In society, the defect in his situation is, that he selects his associates. People of no importance have their social acquaintances to some extent thrust upon them and must often listen to opinions unflattering to their own. Our great men of business and finance, surrounded by those that echo and applaud every sentiment they express, may indeed, in their years of greatest vigor, despise those natural-born flunkies that attach themselves to the rich and powerful as barnacles to a ship’s bottom. They may see through the sycophants that fawn upon them for favors that men with yachts and private cars, castles in Scotland, chateaux in France, can always bestow. But they become in time so accustomed to a chorus forever chanting their benefits and graces that they can not do without it. They become anaesthetized to ordinary flattery, must have fresh and ever more adroit adorers. Personal friends of Mr. Carnegie have told me that while, in his prime, no man had greater contempt for time-servers, the most nauseating trucklers gained access to his age. Anyone who has studied at close range the type of men who dominate American business must feel that unless they can free themselves from their cramped situation, and are willing to invite—as they now very generally resist—contact with men of diverse views, they are almost hopelessly doomed to a more or less feudal perspective.

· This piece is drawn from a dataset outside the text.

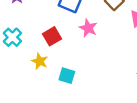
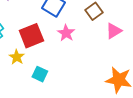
red square: (52, 36) -> (31, 36), size x1.4

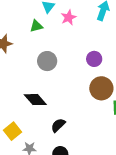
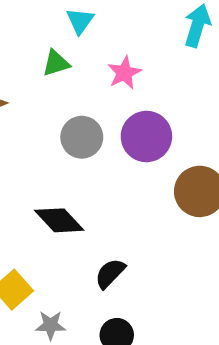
pink star: (69, 17) -> (124, 73), moved
purple circle: (94, 59) -> (146, 136), moved, size x1.5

Of course, if government of the people, by the people, and for the people has been given up as a fizzle in this country, such an outlook on the part of our business leaders is entirely in order. One of our ex-ambassadors dismisses parliamentary government with a gesture. People are weary of it, he says. We are faced, in that event, with one of two alternatives—hereditary transmission of power, or a dictatorship. Signs point rather strongly, it must be admitted, to a dictatorship, not in some vaguely visioned future, but as a fait accompli. But there are still those among us who cling to the old idea of the sovereignty of the people. It was one of these, a woman and an octogenarian, always keenly interested in current affairs, who recently, commented, “It is easy to understand how preachers and college presidents have been disciplined by big business, and how the lesser business world has been whipped into line, but what do our business leaders’ wives think about all this? Surely they have not been rendered supine through any unholy fears!”
No class of women, it must be admitted, ever stood in less awe of their husbands or were more prone to form independent judgments. But is there any subject on which the alert, well-educated, otherwise well-informed American woman thinks less than she does on business? While it is increasingly difficult to generalize on American women, as they run less true to type than do American men, yet I may state without fear of contradiction that the average wife of the American business leader can no more interpret the business laws operating all around her, affecting every province of the national life, than she can translate the writings of ancient Yucatan. Here is a field in which her opinions, so far as she has any, are derived entirely from her husband. We become, for example, fully, conscious of the glorification of Mussolini by successful American business men through the reflex magnified image of the Duce that the wives of these men have made unto themselves. If her husband is a stand-pat, she is more so. If he is unsympathetic with the aspirations of labor, however understanding she may be in other directions, she condemns labor drastically whenever opportunity, offers, or on the other hand, under pressure, repeats with increased fervor her husband’s standardized Bourbon phrase in self-justification, “I have nothing against the workmen. It is their leaders—those fellows!”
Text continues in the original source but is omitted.